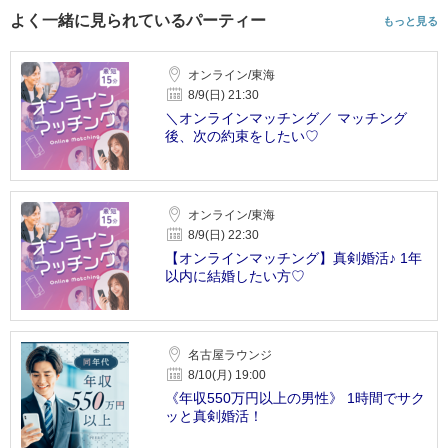
よく一緒に見られているパーティー
もっと見る
オンライン/東海
8/9(日) 21:30
＼オンラインマッチング／ マッチング
後、次の約束をしたい♡
オンライン/東海
8/9(日) 22:30
【オンラインマッチング】真剣婚活♪ 1年
以内に結婚したい方♡
名古屋ラウンジ
8/10(月) 19:00
《年収550万円以上の男性》 1時間でサク
ッと真剣婚活！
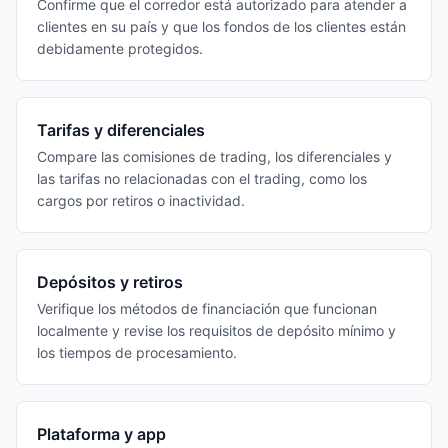
Confirme que el corredor está autorizado para atender a
clientes en su país y que los fondos de los clientes están
debidamente protegidos.
Tarifas y diferenciales
Compare las comisiones de trading, los diferenciales y
las tarifas no relacionadas con el trading, como los
cargos por retiros o inactividad.
Depósitos y retiros
Verifique los métodos de financiación que funcionan
localmente y revise los requisitos de depósito mínimo y
los tiempos de procesamiento.
Plataforma y app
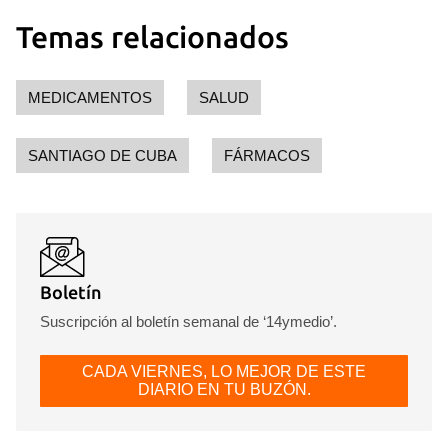
Temas relacionados
MEDICAMENTOS
SALUD
SANTIAGO DE CUBA
FÁRMACOS
Boletín
Suscripción al boletín semanal de ‘14ymedio’.
CADA VIERNES, LO MEJOR DE ESTE
DIARIO EN TU BUZÓN.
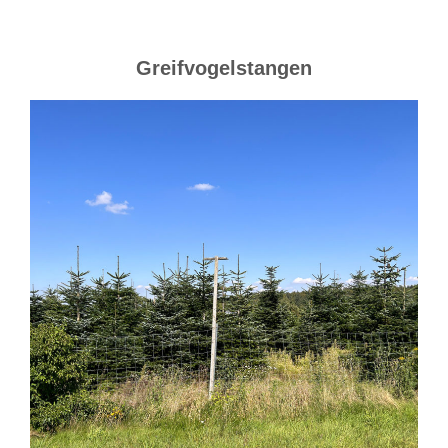
Greifvogelstangen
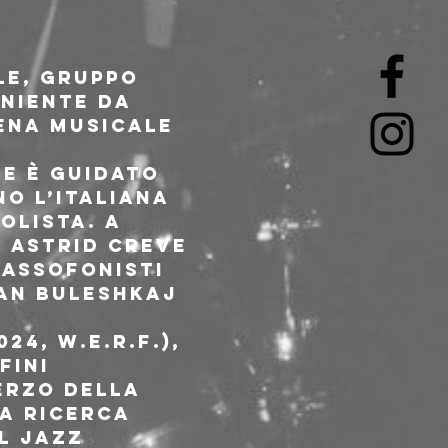
le, gruppo 
niente da 
ena musicale 
e è guidato 
o l’italiana 
olista. A 
 Astrid Creve 
sassofonisti 
an Buleshkaj 
4, W.E.R.F.), 
fini 
terzo della 
a ricerca 
l jazz 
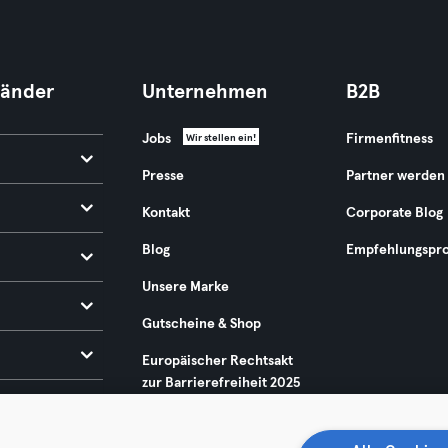
Länder
Unternehmen
B2B
Jobs
Firmenfitness
Wir stellen ein!
Presse
Partner werden
Kontakt
Corporate Blog
Blog
Empfehlungspr
Unsere Marke
Gutscheine & Shop
Europäischer Rechtsakt
zur Barrierefreiheit 2025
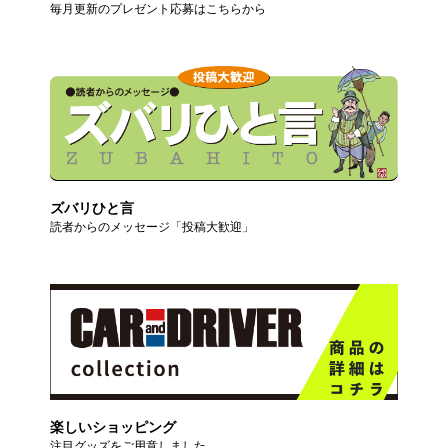
毎月更新のプレゼント応募はこちらから
ズバリひと言
読者からのメッセージ「投稿大歓迎」
楽しいショッピング
注目グッズをご用意しました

Work request: Would you write out all of the data exactly as it stands, without the pictures?

Answer box:
よく一緒に見られているパーティー
もっと見る
オンライン/東海
8/9(日) 21:30
＼オンラインマッチング／ マッチング
後、次の約束をしたい♡
オンライン/東海
8/9(日) 22:30
【オンラインマッチング】真剣婚活♪ 1年
以内に結婚したい方♡
名古屋ラウンジ
8/10(月) 19:00
《年収550万円以上の男性》 1時間でサク
ッと真剣婚活！
Confirme que el corredor está autorizado para atender a
clientes en su país y que los fondos de los clientes están
debidamente protegidos.
Tarifas y diferenciales
Compare las comisiones de trading, los diferenciales y
las tarifas no relacionadas con el trading, como los
cargos por retiros o inactividad.
Depósitos y retiros
Verifique los métodos de financiación que funcionan
localmente y revise los requisitos de depósito mínimo y
los tiempos de procesamiento.
Plataforma y app
Temas relacionados
MEDICAMENTOS
SALUD
SANTIAGO DE CUBA
FÁRMACOS
Boletín
Suscripción al boletín semanal de ‘14ymedio’.
CADA VIERNES, LO MEJOR DE ESTE
DIARIO EN TU BUZÓN.
Greifvogelstangen
le, gruppo 
niente da 
ena musicale 
e è guidato 
o l’italiana 
olista. A 
 Astrid Creve 
sassofonisti 
an Buleshkaj 
4, W.E.R.F.), 
fini 
terzo della 
a ricerca 
l jazz 
Länder
Unternehmen
B2B
Jobs
Firmenfitness
Wir stellen ein!
Presse
Partner werden
Kontakt
Corporate Blog
Blog
Empfehlungspr
Unsere Marke
Gutscheine & Shop
Europäischer Rechtsakt
zur Barrierefreiheit 2025
毎月更新のプレゼント応募はこちらから
ズバリひと言
読者からのメッセージ「投稿大歓迎」
楽しいショッピング
注目グッズをご用意しました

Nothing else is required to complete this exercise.